> _Assignment_: In the records below, begin at the line that has "Portugal (PT)" and stop after the line that has "deutschen Sprache immer"; quote those lines verbatim and nothing more.

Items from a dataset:
== Segment start ==

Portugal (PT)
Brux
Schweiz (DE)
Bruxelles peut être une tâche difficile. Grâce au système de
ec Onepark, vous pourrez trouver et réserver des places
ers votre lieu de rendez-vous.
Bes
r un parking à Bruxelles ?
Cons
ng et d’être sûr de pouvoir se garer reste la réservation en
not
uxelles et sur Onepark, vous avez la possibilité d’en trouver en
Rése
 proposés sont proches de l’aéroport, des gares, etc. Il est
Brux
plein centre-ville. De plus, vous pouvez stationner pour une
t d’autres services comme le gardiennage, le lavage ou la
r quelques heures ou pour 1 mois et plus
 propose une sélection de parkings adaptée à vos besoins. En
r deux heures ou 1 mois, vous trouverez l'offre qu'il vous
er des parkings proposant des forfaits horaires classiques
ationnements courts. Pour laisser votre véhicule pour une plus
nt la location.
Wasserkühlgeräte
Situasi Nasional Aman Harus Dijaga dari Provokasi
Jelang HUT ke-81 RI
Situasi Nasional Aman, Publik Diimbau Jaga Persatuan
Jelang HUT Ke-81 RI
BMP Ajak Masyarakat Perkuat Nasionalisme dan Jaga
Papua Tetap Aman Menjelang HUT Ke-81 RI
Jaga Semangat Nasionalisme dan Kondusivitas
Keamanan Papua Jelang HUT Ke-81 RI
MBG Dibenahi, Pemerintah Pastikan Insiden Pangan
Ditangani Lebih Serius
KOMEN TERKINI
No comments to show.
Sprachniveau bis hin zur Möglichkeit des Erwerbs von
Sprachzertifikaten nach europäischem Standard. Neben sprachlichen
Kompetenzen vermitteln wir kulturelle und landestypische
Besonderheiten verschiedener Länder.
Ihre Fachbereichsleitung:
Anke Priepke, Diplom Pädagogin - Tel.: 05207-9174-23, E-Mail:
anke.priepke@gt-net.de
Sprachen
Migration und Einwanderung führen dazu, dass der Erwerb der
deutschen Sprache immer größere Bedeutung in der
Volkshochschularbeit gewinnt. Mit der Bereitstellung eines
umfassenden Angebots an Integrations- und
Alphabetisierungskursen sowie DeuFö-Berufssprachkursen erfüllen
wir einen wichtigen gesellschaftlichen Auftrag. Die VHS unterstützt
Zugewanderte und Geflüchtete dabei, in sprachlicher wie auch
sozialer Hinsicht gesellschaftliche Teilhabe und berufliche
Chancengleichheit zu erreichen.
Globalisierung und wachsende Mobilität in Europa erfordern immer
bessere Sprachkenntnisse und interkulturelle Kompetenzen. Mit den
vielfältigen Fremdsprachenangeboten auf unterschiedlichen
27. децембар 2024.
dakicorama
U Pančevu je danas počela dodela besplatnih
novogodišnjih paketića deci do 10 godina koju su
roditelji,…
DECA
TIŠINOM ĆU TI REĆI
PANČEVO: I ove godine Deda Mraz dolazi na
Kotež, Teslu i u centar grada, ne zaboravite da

== Segment end ==
== Segment start ==

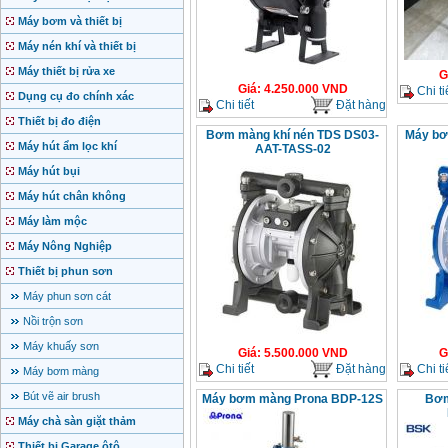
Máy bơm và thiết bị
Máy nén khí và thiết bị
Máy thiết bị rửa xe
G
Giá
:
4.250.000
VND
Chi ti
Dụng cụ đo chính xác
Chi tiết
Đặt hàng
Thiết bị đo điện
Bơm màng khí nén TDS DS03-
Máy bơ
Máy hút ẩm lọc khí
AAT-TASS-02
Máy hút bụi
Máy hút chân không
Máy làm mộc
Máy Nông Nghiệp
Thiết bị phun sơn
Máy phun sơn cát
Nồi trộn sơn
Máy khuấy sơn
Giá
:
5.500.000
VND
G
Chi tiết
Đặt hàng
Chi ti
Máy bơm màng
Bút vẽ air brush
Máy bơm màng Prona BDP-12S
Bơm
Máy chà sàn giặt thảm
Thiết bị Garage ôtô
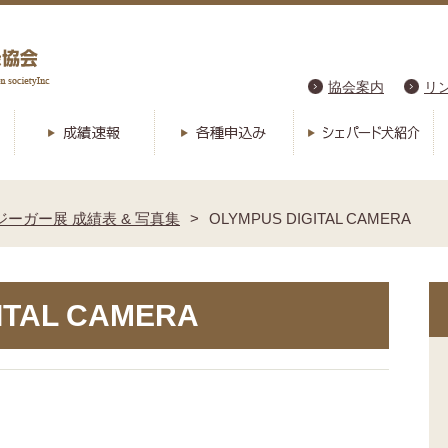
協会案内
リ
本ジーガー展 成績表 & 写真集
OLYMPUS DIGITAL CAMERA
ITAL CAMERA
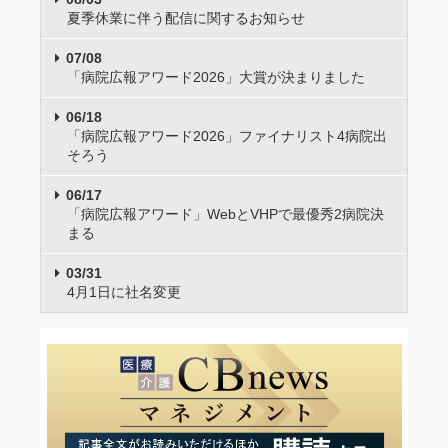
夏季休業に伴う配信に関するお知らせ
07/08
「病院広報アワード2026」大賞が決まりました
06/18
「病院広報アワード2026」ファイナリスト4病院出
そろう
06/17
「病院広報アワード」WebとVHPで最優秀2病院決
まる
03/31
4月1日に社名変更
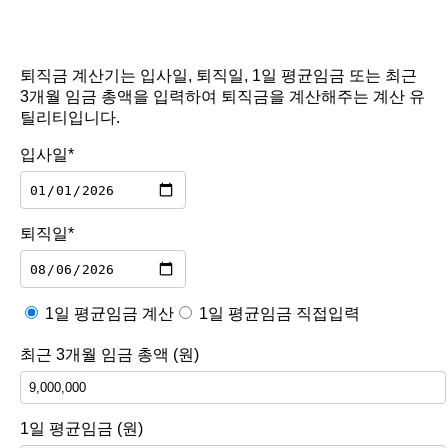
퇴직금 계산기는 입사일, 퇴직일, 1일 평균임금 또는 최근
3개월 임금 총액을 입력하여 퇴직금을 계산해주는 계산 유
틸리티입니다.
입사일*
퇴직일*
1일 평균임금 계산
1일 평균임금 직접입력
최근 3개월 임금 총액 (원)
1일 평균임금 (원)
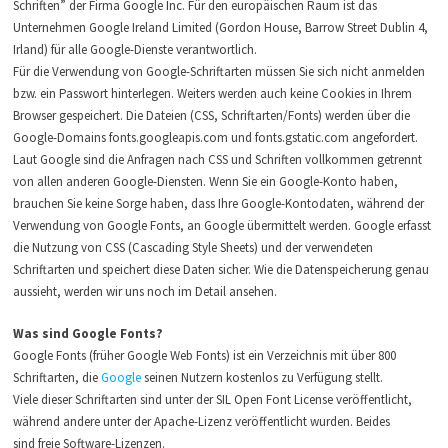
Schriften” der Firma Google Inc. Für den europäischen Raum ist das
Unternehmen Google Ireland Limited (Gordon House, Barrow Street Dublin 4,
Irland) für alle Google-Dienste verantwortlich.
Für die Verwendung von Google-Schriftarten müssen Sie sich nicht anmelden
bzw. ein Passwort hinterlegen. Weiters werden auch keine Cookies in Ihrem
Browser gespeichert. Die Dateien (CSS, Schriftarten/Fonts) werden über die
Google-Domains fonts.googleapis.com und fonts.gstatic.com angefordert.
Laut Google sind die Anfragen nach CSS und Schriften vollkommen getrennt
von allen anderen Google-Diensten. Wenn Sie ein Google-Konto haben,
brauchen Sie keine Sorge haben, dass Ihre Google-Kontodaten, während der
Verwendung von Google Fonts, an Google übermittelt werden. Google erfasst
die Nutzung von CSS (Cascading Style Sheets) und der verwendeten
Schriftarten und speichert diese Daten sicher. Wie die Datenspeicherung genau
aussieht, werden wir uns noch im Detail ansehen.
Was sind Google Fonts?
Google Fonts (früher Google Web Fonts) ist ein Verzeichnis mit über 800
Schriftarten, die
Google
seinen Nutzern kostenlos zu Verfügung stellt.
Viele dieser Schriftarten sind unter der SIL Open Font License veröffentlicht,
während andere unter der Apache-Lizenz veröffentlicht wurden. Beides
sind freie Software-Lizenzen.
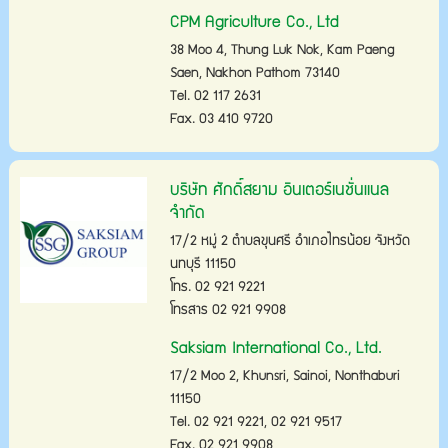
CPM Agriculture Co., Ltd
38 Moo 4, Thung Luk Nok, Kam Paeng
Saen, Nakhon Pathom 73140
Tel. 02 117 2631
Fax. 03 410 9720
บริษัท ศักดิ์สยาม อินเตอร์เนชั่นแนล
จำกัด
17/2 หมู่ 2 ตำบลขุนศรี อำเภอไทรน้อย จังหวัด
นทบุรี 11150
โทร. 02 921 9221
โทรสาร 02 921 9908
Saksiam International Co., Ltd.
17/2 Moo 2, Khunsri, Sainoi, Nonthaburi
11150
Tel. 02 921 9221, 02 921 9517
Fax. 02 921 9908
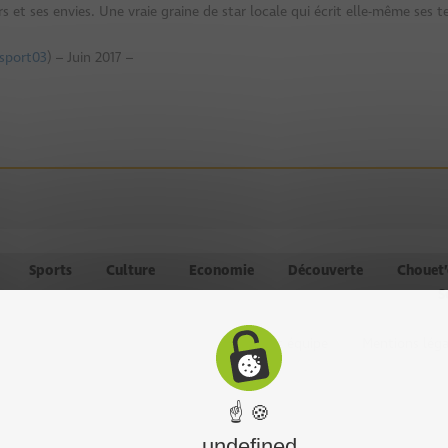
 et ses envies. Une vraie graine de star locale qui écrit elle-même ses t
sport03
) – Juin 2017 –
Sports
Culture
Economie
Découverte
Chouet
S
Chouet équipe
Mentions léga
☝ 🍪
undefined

== Segment end ==
== Segment start ==

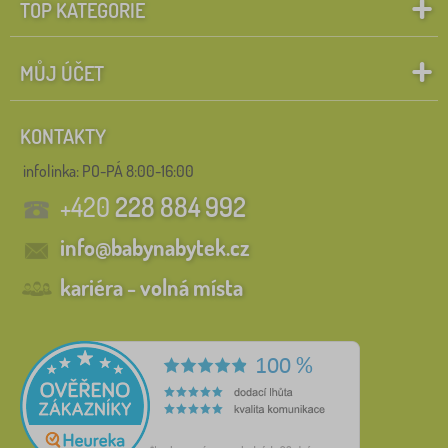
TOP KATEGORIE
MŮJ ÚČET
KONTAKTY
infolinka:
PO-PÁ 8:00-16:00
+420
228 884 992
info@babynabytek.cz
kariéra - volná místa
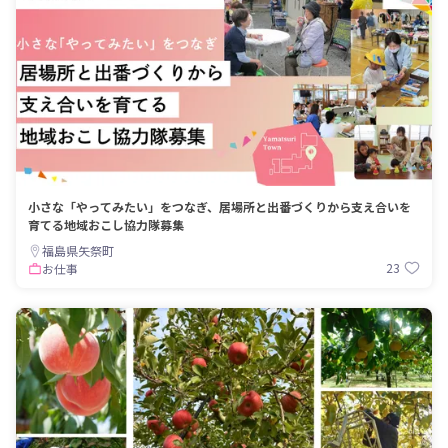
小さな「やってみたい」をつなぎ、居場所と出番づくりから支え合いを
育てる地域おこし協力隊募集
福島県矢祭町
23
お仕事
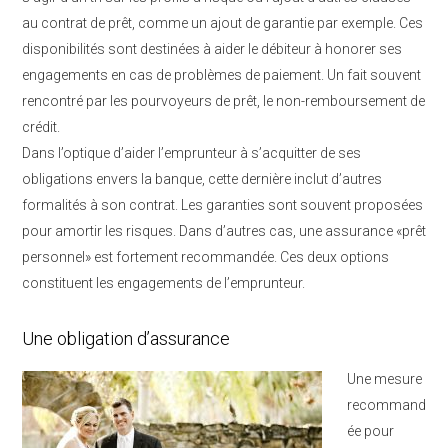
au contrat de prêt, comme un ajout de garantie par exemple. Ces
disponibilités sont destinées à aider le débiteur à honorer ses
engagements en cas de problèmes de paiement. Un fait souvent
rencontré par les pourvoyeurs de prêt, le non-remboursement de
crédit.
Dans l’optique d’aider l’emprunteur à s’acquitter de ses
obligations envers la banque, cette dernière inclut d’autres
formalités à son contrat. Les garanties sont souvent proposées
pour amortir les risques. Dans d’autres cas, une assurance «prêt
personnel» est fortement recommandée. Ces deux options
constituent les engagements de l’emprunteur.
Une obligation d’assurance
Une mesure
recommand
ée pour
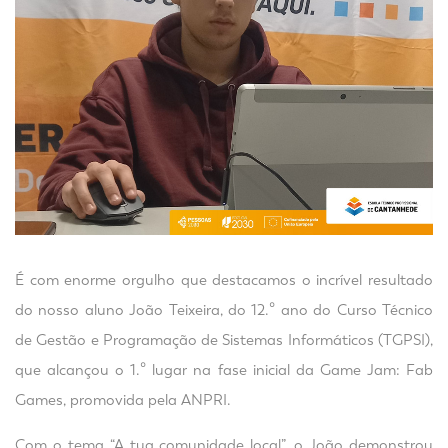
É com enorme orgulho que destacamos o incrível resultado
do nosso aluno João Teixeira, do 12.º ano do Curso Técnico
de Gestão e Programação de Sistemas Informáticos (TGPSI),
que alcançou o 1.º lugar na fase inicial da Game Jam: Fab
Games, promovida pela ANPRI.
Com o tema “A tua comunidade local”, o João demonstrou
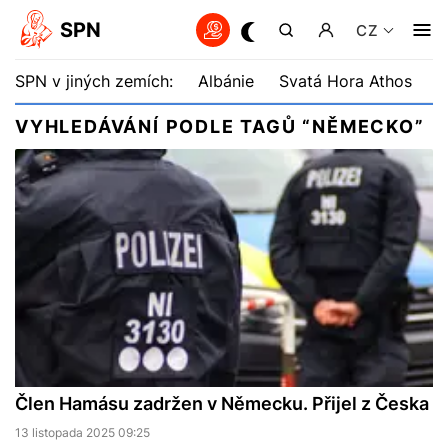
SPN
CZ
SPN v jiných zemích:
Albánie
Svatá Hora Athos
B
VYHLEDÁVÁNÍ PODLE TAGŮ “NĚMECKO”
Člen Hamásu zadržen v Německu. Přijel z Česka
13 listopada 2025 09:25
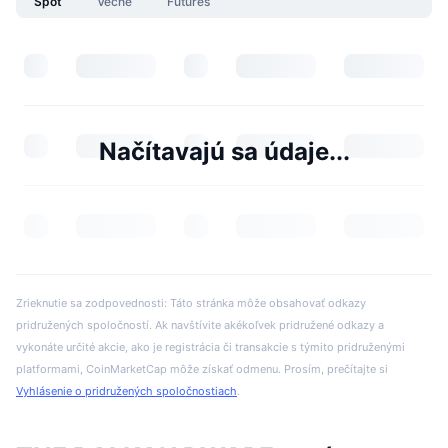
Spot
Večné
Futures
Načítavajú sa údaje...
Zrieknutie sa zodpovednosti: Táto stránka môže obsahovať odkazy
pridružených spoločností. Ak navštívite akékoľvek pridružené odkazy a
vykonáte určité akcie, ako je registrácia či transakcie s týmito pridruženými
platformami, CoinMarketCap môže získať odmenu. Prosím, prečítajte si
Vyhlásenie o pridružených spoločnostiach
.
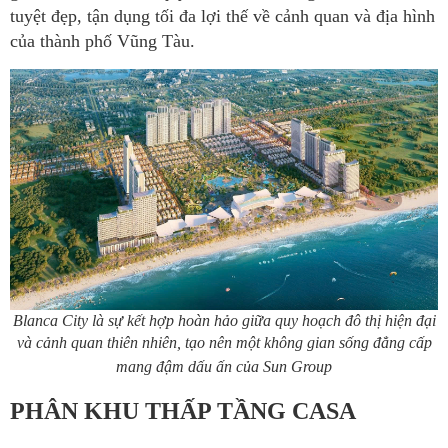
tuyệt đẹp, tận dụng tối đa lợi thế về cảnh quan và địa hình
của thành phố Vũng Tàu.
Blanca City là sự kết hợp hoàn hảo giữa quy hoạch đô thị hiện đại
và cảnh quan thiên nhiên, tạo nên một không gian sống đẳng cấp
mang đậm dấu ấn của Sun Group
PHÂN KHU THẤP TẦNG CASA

== Segment end ==

> _Exercise output_:
Portugal (PT)
Brux
Schweiz (DE)
Bruxelles peut être une tâche difficile. Grâce au système de
ec Onepark, vous pourrez trouver et réserver des places
ers votre lieu de rendez-vous.
Bes
r un parking à Bruxelles ?
Cons
ng et d’être sûr de pouvoir se garer reste la réservation en
not
uxelles et sur Onepark, vous avez la possibilité d’en trouver en
Rése
 proposés sont proches de l’aéroport, des gares, etc. Il est
Brux
plein centre-ville. De plus, vous pouvez stationner pour une
t d’autres services comme le gardiennage, le lavage ou la
r quelques heures ou pour 1 mois et plus
 propose une sélection de parkings adaptée à vos besoins. En
r deux heures ou 1 mois, vous trouverez l'offre qu'il vous
er des parkings proposant des forfaits horaires classiques
ationnements courts. Pour laisser votre véhicule pour une plus
nt la location.
Wasserkühlgeräte
Situasi Nasional Aman Harus Dijaga dari Provokasi
Jelang HUT ke-81 RI
Situasi Nasional Aman, Publik Diimbau Jaga Persatuan
Jelang HUT Ke-81 RI
BMP Ajak Masyarakat Perkuat Nasionalisme dan Jaga
Papua Tetap Aman Menjelang HUT Ke-81 RI
Jaga Semangat Nasionalisme dan Kondusivitas
Keamanan Papua Jelang HUT Ke-81 RI
MBG Dibenahi, Pemerintah Pastikan Insiden Pangan
Ditangani Lebih Serius
KOMEN TERKINI
No comments to show.
Sprachniveau bis hin zur Möglichkeit des Erwerbs von
Sprachzertifikaten nach europäischem Standard. Neben sprachlichen
Kompetenzen vermitteln wir kulturelle und landestypische
Besonderheiten verschiedener Länder.
Ihre Fachbereichsleitung:
Anke Priepke, Diplom Pädagogin - Tel.: 05207-9174-23, E-Mail:
anke.priepke@gt-net.de
Sprachen
Migration und Einwanderung führen dazu, dass der Erwerb der
deutschen Sprache immer größere Bedeutung in der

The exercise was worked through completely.